Also recently a new group called Nelson Voters for Change (facebook page), headed Dr Juliet Lavers, was announced. Dr Lavers was a Senate candidate for the proto-Green United Tasmania Group in 1990 and is still involved in "green politics". The group will campaign against Jim Wilkinson and in favour of his opponents Helen Richardson and Tom Baxter. It intends "radio ads, letter-boxing and door-knocking" to attempt to remove the incumbent.
And national left-wing lobby-group GetUp! has now become involved, recruiting volunteers who will doorknock in favour of candidates other than Wilkinson, citing his vote against state-based same-sex marriage and his opposition to the forestry "peace deal".
In most elections nationwide and worldwide, there would be nothing too surprising about all this. Not just candidates and parties want to influence election results. But this is Tasmania and the Legislative Council has some very restrictive campaigning laws. The immediate claim from two Liberal staffers on Twitter was that the TUME leaflets breached section 159 of the Tasmanian Electoral Act.

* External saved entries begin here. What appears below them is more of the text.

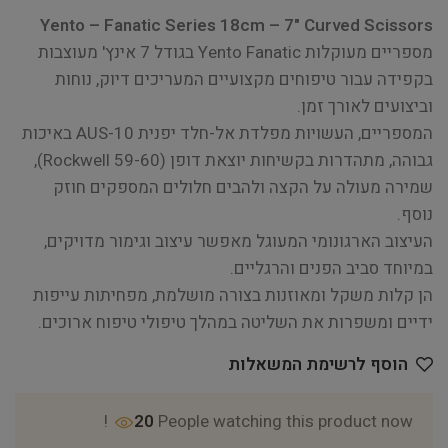
Yento – Fanatic Series 18cm – 7" Curved Scissors
מספריים מעוקלות Yento Fanatic בגודל 7 אינץ' מעוצבות
בקפידה עבור טיפוחים מקצועיים המעריכים דיוק, נוחות
וביצועים לאורך זמן.
המספריים, העשויות מפלדת אל-חלד יפנית AUS-10 באיכות
גבוהה, מתהדרות בקשיחות יוצאת דופן (Rockwell 59-60),
שמירה מעולה על הקצה ולהבים חלולים המספקים חוזק
נוסף.
העיצוב הארגונומי המעוגל מאפשר עיצוב וגימור מדויקים,
במיוחד סביב הפנים והרגליים.
הן קלות משקל ומאוזנות בצורה מושלמת, מפחיתות עייפות
ידיים ומשפרות את השליטה במהלך טיפולי טיפוח ארוכים.
הוסף לרשימת המשאלות
20
People watching this product now!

Section 159 concerns campaigning expenditure, and it states:
" (1) Subject to subsection (2), a person, other than a candidate or intending candidate or the election agent of a candidate or intending candidate, must not incur any expenditure with a view to promoting or procuring the election of the candidate or intending candidate as a Member of the Council.
(2) Subsection (1) does not preclude the payment or giving of any money, security or equivalent of money directly to a candidate or intending candidate or his or her election agent with a view to promoting or procuring the election of the candidate or intending candidate as a Member of the Council.
(3) A candidate or intending candidate at a Council election must not authorise a person other than his or her election agent to incur on his or her behalf expenditure with a view to promoting or procuring the candidate's or intending candidate's election."
This is interpreted by the Electoral Office as follows:
"This precludes payment for advertisements which promote a candidate by anyone other than
the candidate or his/her authorised election agent."
A large part of the significance of this is that Section 160 limits spending (except on certain exempt items) :
"(2) The expenditure limit is $10 000 in the year 2005 and increases by an additional $500 each subsequent year. "
Political parties are also banned from expenditure on Legislative Council elections.
So at present, a candidate or their agent can spend $14,000 within or for material used in the "expenditure period", which in the case of regular Legislative Council elections begins on January 1st. The "or intending candidate" wording is a very recent inclusion that closes the loophole that prior to the close of nominations there are no official candidates and therefore someone might have claimed they were not a candidate yet.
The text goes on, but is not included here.